L'enfant du conjoint hérite-t-il du défunt ?
Non. En l'absence d'adoption, il n'existe aucun lien de parenté juridique entre un enfant et le conjoint de son parent : il n'est pas héritier et ne reçoit rien sans testament. S'il est désigné légataire, sa part est taxée comme celle d'un non-parent, au taux de 60 % après un abattement de 1 594 € (CGI art. 777 tableau III et art. 788-IV). C'est l'un des écarts de traitement les plus marqués du droit successoral français, et une raison fréquente de consulter un notaire en amont dans une famille recomposée.
Un enfant non commun peut-il être écarté par testament ?

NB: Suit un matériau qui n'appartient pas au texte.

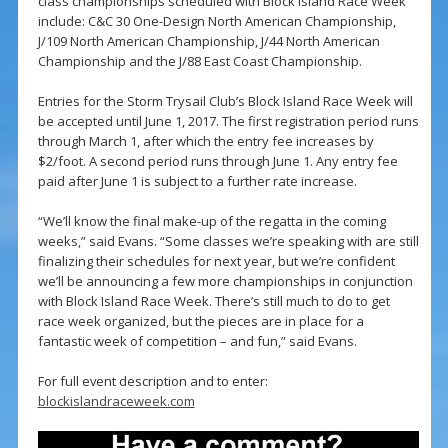
class championships scheduled with Block Island Race Week
include: C&C 30 One-Design North American Championship,
J/109 North American Championship, J/44 North American
Championship and the J/88 East Coast Championship.
Entries for the Storm Trysail Club’s Block Island Race Week will
be accepted until June 1, 2017. The first registration period runs
through March 1, after which the entry fee increases by
$2/foot. A second period runs through June 1. Any entry fee
paid after June 1 is subject to a further rate increase.
“We’ll know the final make-up of the regatta in the coming
weeks,” said Evans. “Some classes we’re speaking with are still
finalizing their schedules for next year, but we’re confident
we’ll be announcing a few more championships in conjunction
with Block Island Race Week. There’s still much to do to get
race week organized, but the pieces are in place for a
fantastic week of competition – and fun,” said Evans.
For full event description and to enter:
blockislandraceweek.com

Pas entièrement. Chaque enfant, commun ou non, est héritier réservataire : la loi lui garantit une fraction minimale de la succession, appelée réserve héréditaire — la moitié s'il y a un enfant, un tiers chacun s'il y en a deux, un quart chacun s'il y en a trois ou plus (Code civil art. 913). Le défunt ne peut disposer librement que du solde, la quotité disponible. Un testament qui dépasserait cette limite peut être réduit à la demande des enfants concernés.
Faut-il une déclaration de succession distincte pour chaque enfant ?
Non. Une seule déclaration de succession est déposée pour l'ensemble de la succession, dans les six mois du décès si celui-ci a eu lieu en France métropolitaine (CGI art. 641). Elle détaille la part revenant à chaque héritier ; les abattements et les droits sont ensuite calculés héritier par héritier, chaque enfant — commun ou non commun — bénéficiant de son propre abattement de 100 000 € vis-à-vis de son parent défunt.